How Are Tensors Laid Out In Memory?
When a user is creating a Tensor in PyTorch, they typically have something like the below in their head. A matrix laid out with a specific shape and perhaps a specific value they want to access later on.
By default, PyTorch will store the values in memory contiguously in row major order like the below (assuming each value is a 4-byte integer). Row major order means that elements in the same row are stored contiguously (this is also the default for how low-level languages like C and Rust store matrices).
While this layout is simple, we need to store more data to ensure we don’t lose information. For instance, for the layout drawn above, we have no idea if the represented tensor has a shape of (4x1), (1x4), or (2x2). Naturally this makes a big difference in all of the operations we do. Let’s add in the shape to our diagram below.
With the shape and the values within memory, now we have to figure out how to fetch specific entries. For this, we use a stride.
A stride is an array of values that correspond to each dimension in the tensor. We use these to determine how far to walk within the contiguous memory to find the exact value we need. To continue with our example:
With the right stride we will get all the correct values. The question is, how do you get the right stride? This is based off the dimensions of your tensor, and we start by working backwards. For all contiguous tensors, the last dimension always has a stride of 1. Once this is done, we now need to figure out how many elements we need to jump for the next dimension. This is done by multiplying the next dimension by the last value. For our example of (2x2), our next dimension is 2 and our last stride value was 1, so we would get 2. Showing this generally in the image:
This stride format is dynamic, allowing us to change the shape of the Tensor by simply changing the metadata. Whenever we want to adjust the shape of the tensor without copying over the data, we simply do tensor.view(x,y)
and, assuming the new dimensions can hold all of the data, it will now let us access our data via this new dimensions.
To wrap this up, let’s revisit our earlier example. After running view on the tensor to move it to a (4x1) matrix, we can see below that our values and memory addresses have stayed the same, while only our metadata was updated.
Operations
How Do Tensors Get Operated On?
Now that we have our data set, it’s time to look into how these tensors get operated on. From a high-level, PyTorch has operations like torch.mm
which carry out matrix multiplication. While it may seem like a single function, in reality there are multiple different implementations based off the device (CPU, CUDA, etc.) and the data type it holds (fp32, int, etc.).

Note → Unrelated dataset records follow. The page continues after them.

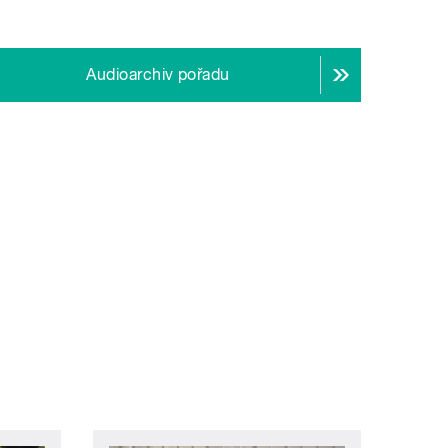
Audioarchiv pořadu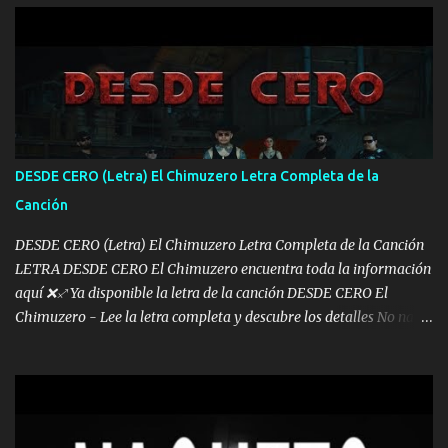
arreglamos padrino yo brincó en caliente Y No me paran aquí hay
pa más pues hay charola les voy a dar hasta topar pues no hay de
otra Música Surcando bien mi camino voy por mi línea no veo a
los lados aquel que no corre vuela no se me duerm voy chicoteado
Ya pasé varias hazañas ya tienen rato que me agarran el colmillo
de este León los estatales no sé esperaron Al tiro esta la PrimiZa
también la nueve que cargo al lado doy la mano al que su amigo y
DESDE CERO (Letra) El Chimuzero Letra Completa de la
al traicionero damos pa abajo Y No me paran aquí hay pa más
Canción
pues hay charola les voy a dar hasta topar pues no hay de otra...
DESDE CERO (Letra) El Chimuzero Letra Completa de la Canción
LETRA DESDE CERO El Chimuzero encuentra toda la información
aquí ❌♐ Ya disponible la letra de la canción DESDE CERO El
Chimuzero - Lee la letra completa y descubre los detalles No nací
en cuna de oro , Pero Andamos Firmes Buscando el Billete. Cómo
Vengo desde Cero Se que Solo Plata. No es lo Suficiente, Soy De
muy Pocos amigos los que están conmigo las Gracias por todo , Mi
Mesa será Compartida con los que Estuvieron Cuando estuve Solo.
❌ www.elnorteduro.com ❌ Yo No limito los Sueños , si no existe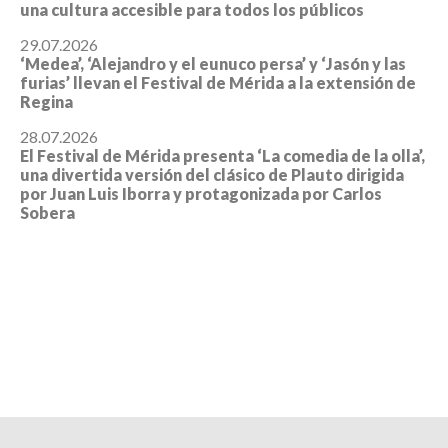
una cultura accesible para todos los públicos
29.07.2026
‘Medea’, ‘Alejandro y el eunuco persa’ y ‘Jasón y las
furias’ llevan el Festival de Mérida a la extensión de
Regina
28.07.2026
El Festival de Mérida presenta ‘La comedia de la olla’,
una divertida versión del clásico de Plauto dirigida
por Juan Luis Iborra y protagonizada por Carlos
Sobera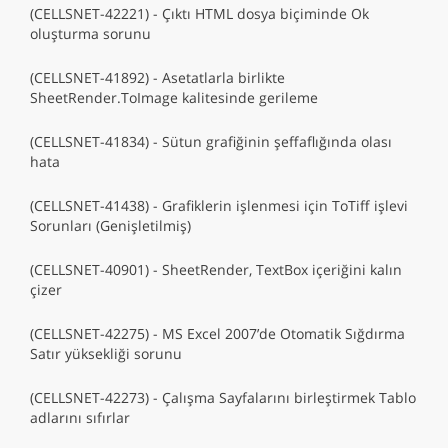
(CELLSNET-42221) - Çıktı HTML dosya biçiminde Ok
oluşturma sorunu
(CELLSNET-41892) - Asetatlarla birlikte
SheetRender.ToImage kalitesinde gerileme
(CELLSNET-41834) - Sütun grafiğinin şeffaflığında olası
hata
(CELLSNET-41438) - Grafiklerin işlenmesi için ToTiff işlevi
Sorunları (Genişletilmiş)
(CELLSNET-40901) - SheetRender, TextBox içeriğini kalın
çizer
(CELLSNET-42275) - MS Excel 2007’de Otomatik Sığdırma
Satır yüksekliği sorunu
(CELLSNET-42273) - Çalışma Sayfalarını birleştirmek Tablo
adlarını sıfırlar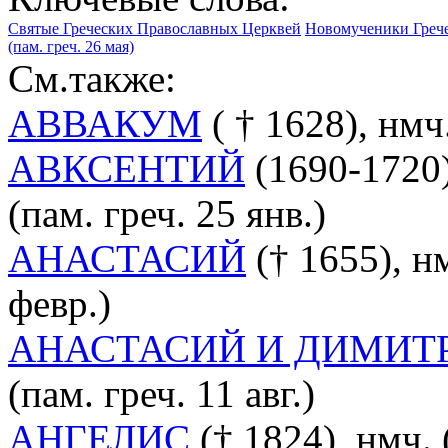
Святые Греческих Православных Церквей
Новомученики Греч
(пам. греч. 26 мая)
См.также:
АВВАКУМ
( † 1628), нмч
АВКСЕНТИЙ
(1690-1720
(пам. греч. 25 янв.)
АНАСТАСИЙ
(† 1655), н
февр.)
АНАСТАСИЙ И ДИМИТ
(пам. греч. 11 авг.)
АНГЕЛИС
(† 1824), нмч. (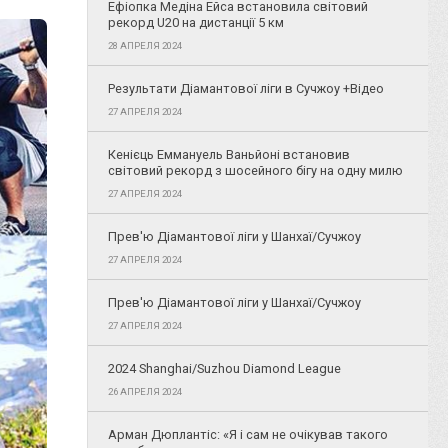
Ефіопка Медіна Ейса встановила світовий
рекорд U20 на дистанції 5 км
28 АПРЕЛЯ 2024
Результати Діамантової ліги в Сучжоу +Відео
27 АПРЕЛЯ 2024
Кенієць Еммануель Ваньйоні встановив
світовий рекорд з шосейного бігу на одну милю
27 АПРЕЛЯ 2024
Прев'ю Діамантової ліги у Шанхаї/Сучжоу
27 АПРЕЛЯ 2024
Прев'ю Діамантової ліги у Шанхаї/Сучжоу
27 АПРЕЛЯ 2024
2024 Shanghai/Suzhou Diamond League
26 АПРЕЛЯ 2024
Арман Дюплантіс: «Я і сам не очікував такого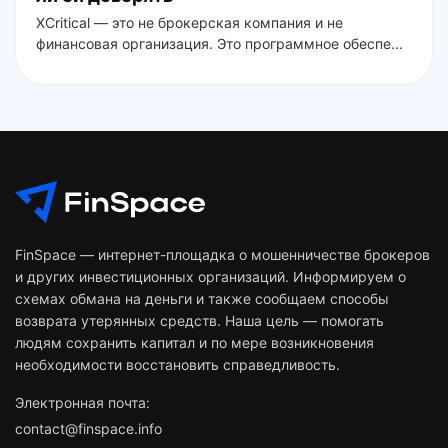
XCritical — это не брокерская компания и не
финансовая организация. Это программное обеспе...
FinSpace — интернет-площадка о мошенничестве брокеров
и других инвестиционных организаций. Информируем о
схемах обмана на деньги и также сообщаем способы
возврата утерянных средств. Наша цель — помогать
людям сохранить капитал и по мере возникновения
необходимости восстановить справедливость.
Электронная почта:
contact@finspace.info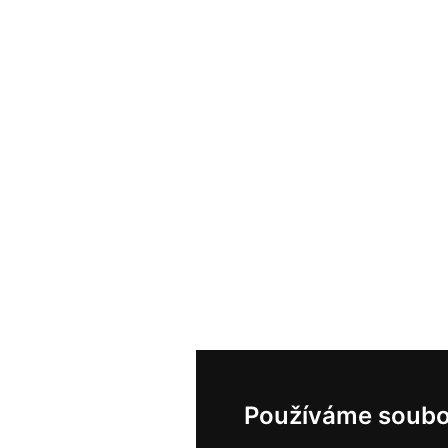
Používáme soubo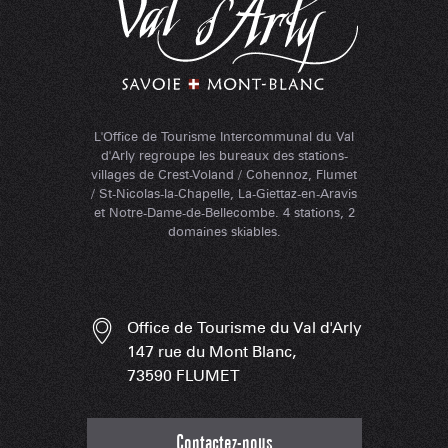
L'Office de Tourisme Intercommunal du Val
d'Arly regroupe les bureaux des stations-
villages de Crest-Voland / Cohennoz, Flumet
/ St-Nicolas-la-Chapelle, La-Giettaz-en-Aravis
et Notre-Dame-de-Bellecombe. 4 stations, 2
domaines skiables.
Office de Tourisme du Val d'Arly
147 rue du Mont Blanc,
73590 FLUMET
Contactez-nous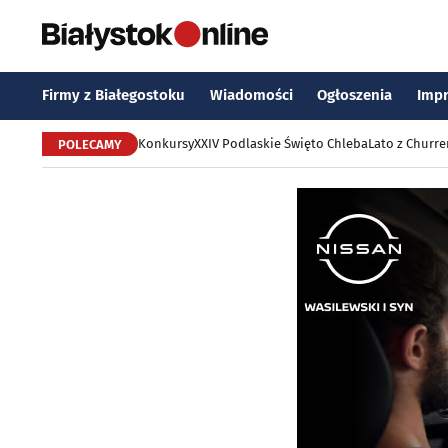
Firmy z Białegostoku
Wiadomości
Ogłoszenia
Imp
Konkursy
XXIV Podlaskie Święto Chleba
Lato z Churr
POLECAMY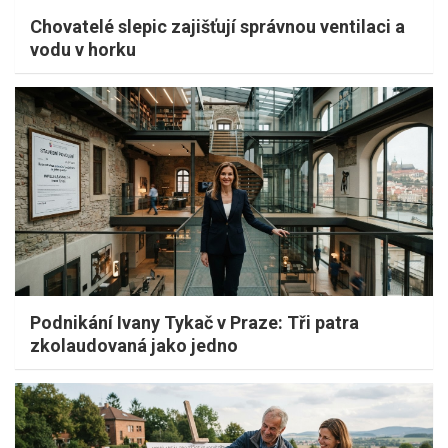
Chovatelé slepic zajišťují správnou ventilaci a
vodu v horku
Podnikání Ivany Tykač v Praze: Tři patra
zkolaudovaná jako jedno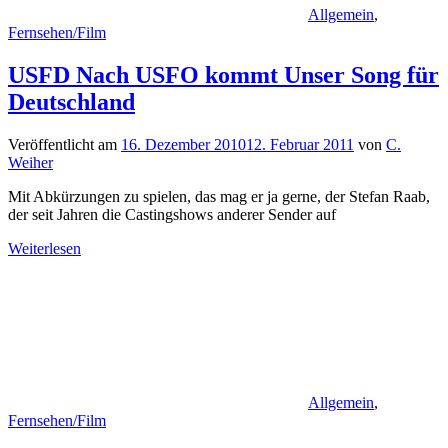
Allgemein
,
Fernsehen/Film
USFD Nach USFO kommt Unser Song für
Deutschland
Veröffentlicht am
16. Dezember 2010
12. Februar 2011
von
C.
Weiher
Mit Abkürzungen zu spielen, das mag er ja gerne, der Stefan Raab,
der seit Jahren die Castingshows anderer Sender auf
Weiterlesen
Allgemein
,
Fernsehen/Film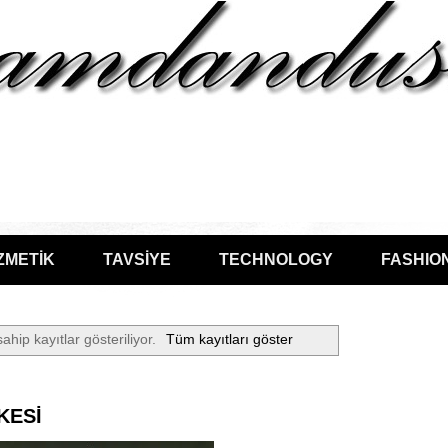
ZMETİK
TAVSİYE
TECHNOLOGY
FASHIO
sahip kayıtlar gösteriliyor.
Tüm kayıtları göster
KESİ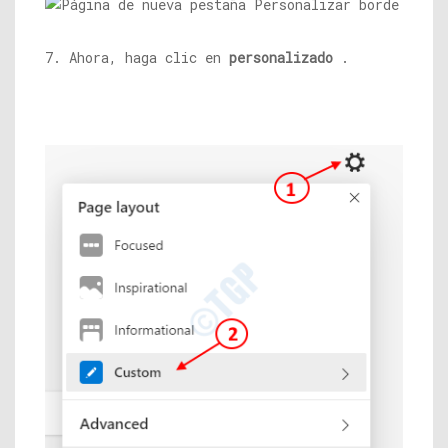
7. Ahora, haga clic en
personalizado
.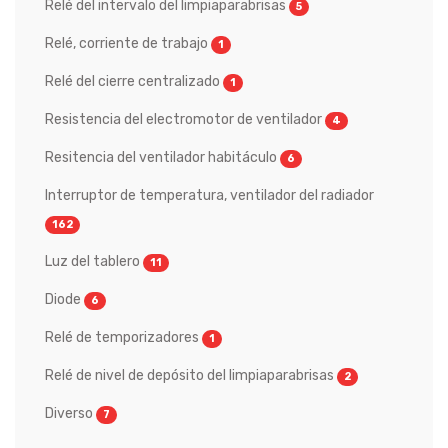
Relé del intervalo del limpiaparabrisas
5
Relé, corriente de trabajo
1
Relé del cierre centralizado
1
Resistencia del electromotor de ventilador
4
Resitencia del ventilador habitáculo
6
Interruptor de temperatura, ventilador del radiador
162
Luz del tablero
11
Diode
6
Relé de temporizadores
1
Relé de nivel de depósito del limpiaparabrisas
2
Diverso
7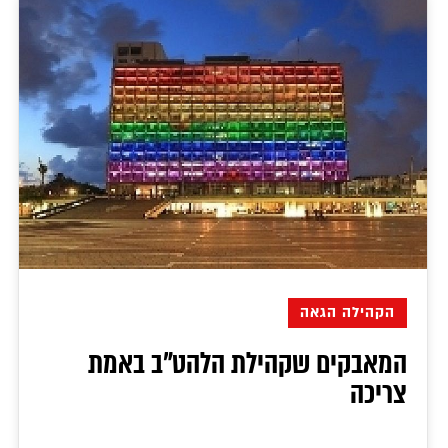
הקהילה הגאה
המאבקים שקהילת הלהט"ב באמת
צריכה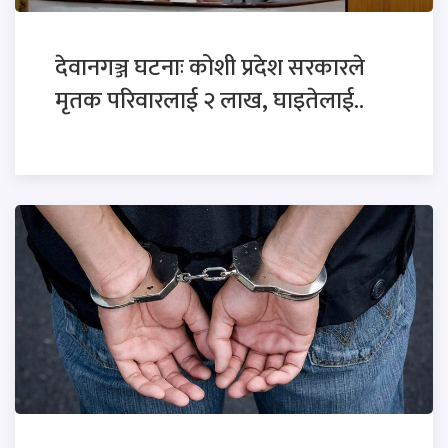
देवानगञ्ज घटनाः कोशी प्रदेश सरकारले
मृतक परिवारलाई २ लाख, घाइतेलाई..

This separation is also why you generally cannot operate on tensors held on different devices. Doing so results in a runtime error because operations between tensors on different devices are unsupported.
Looking at the Python code alone, you wouldn’t see the complexities and performance implications this choice has. Under the hood, PyTorch is implemented in C++, where there are two main ways to invoke functions: statically or dynamically.
In a static call, the function is known precisely at compile time — this makes it fast but would require PyTorch to make assumptions it isn’t designed to make (e.g. device type, type of Tensor, data type, etc). Put differently, only at runtime does PyTorch have all the info needed to determine which function to call. As a consequence, PyTorch relies on dynamic dispatch.
Dynamic dispatching has its costs however. While the extra storage overhead of dynamic libraries is rarely an issue today, managing backwards compatibility is. When running older models, finding the correct combination of dependencies can be incredibly painful. This means that when you are setting up your PyTorch environment, you need to be extremely careful to call out every possible dependency — relying solely on the default pip wheel can lead to version mismatches and elusive bugs.
Once PyTorch determines which operation to run based on device and data type, it delegates to a low-level kernel — usually written in C++. Let’s now look into how these kernels are structured and how you can write your own.
Writing Kernels
The dispatches we talked about eventually connect to low-level kernels hand-written for PyTorch. These kernels are incredible (check out ones for each compute type in this folder). If you want to write PyTorch kernels, there are a few tools that help make it easy for you.
First, the wrapper code that connects your kernel to the high-level PyTorch functions are automatically generated for you when you fill in the right schema ( code for schema defined here ). This allows you to immediately connect your implementation to the corresponding high-level PyTorch operation.
Second, PyTorch provides macros to handle common behaviors. For example, the low-level TORCH_CHECK
macro is useful to write better debugging messages and guard against crashes from invalid memory accesses. TORCH_CHECK
itself can be thought of as an abstracted if and throw along with a custom message.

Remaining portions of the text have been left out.